🤖 AI Summary
This study addresses significant language bias in large language models (LLMs) when employed as judges (LLM-as-a-judge) in multilingual evaluation settings, which undermines assessment fairness. It presents the first systematic distinction and quantification of two types of bias: intra-linguistic-family bias (e.g., between Romance and Bantu languages) and cross-linguistic-family bias (e.g., English versus African languages). The findings reveal a consistent preference for English-language responses, with the language of the answer exerting a stronger influence on bias than that of the question. Through multilingual pairwise comparisons, perplexity analysis, and cross-lingual control experiments, the research demonstrates that bias is especially pronounced in culturally sensitive topics and cannot be fully explained by lower perplexity alone. Consequently, mainstream LLMs exhibit substantially degraded judging performance on non-European languages.
📝 Abstract
Recent advances in Large Language Models (LLMs) have incentivized the development of LLM-as-a-judge, an application of LLMs where they are used as judges to decide the quality of a certain piece of text given a certain context.
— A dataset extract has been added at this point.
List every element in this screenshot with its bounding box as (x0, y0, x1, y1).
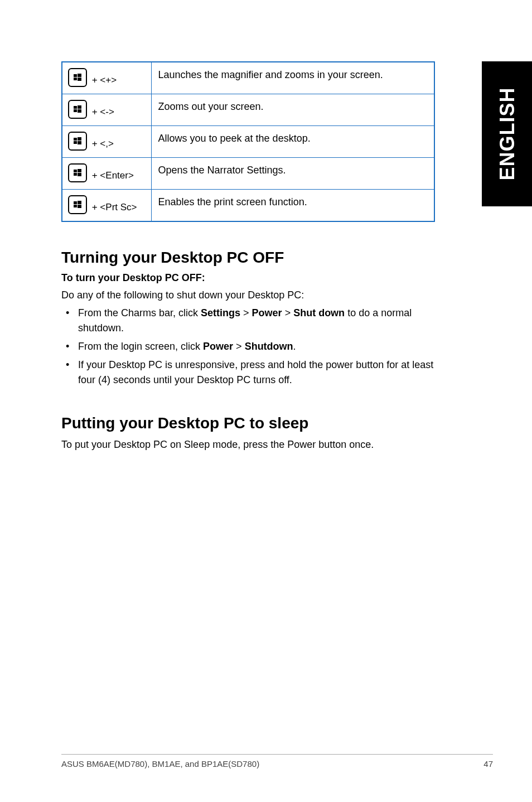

However, previous studies have demonstrated that LLM-as-a-judge can be biased towards different aspects of the judged texts, which often do not align with human preference. One of the identified biases is language bias, which indicates that the decision of LLM-as-a-judge can differ based on the language of the judged texts. In this paper, we study two types of language bias in pairwise LLM-as-a-judge: (1) performance disparity between languages when the judge is prompted to compare options from the same language, and (2) bias towards options written in major languages when the judge is prompted to compare options of two different languages. We find that for same-language judging, there exist significant performance disparities across language families, with European languages consistently outperforming African languages, and this bias is more pronounced in culturally-related subjects. For inter-language judging, we observe that most models favor English answers, and that this preference is influenced more by answer language than question language. Finally, we investigate whether language bias is in fact caused by low-perplexity bias, a previously identified bias of LLM-as-a-judge, and we find that while perplexity is slightly correlated with language bias, language bias cannot be fully explained by perplexity only.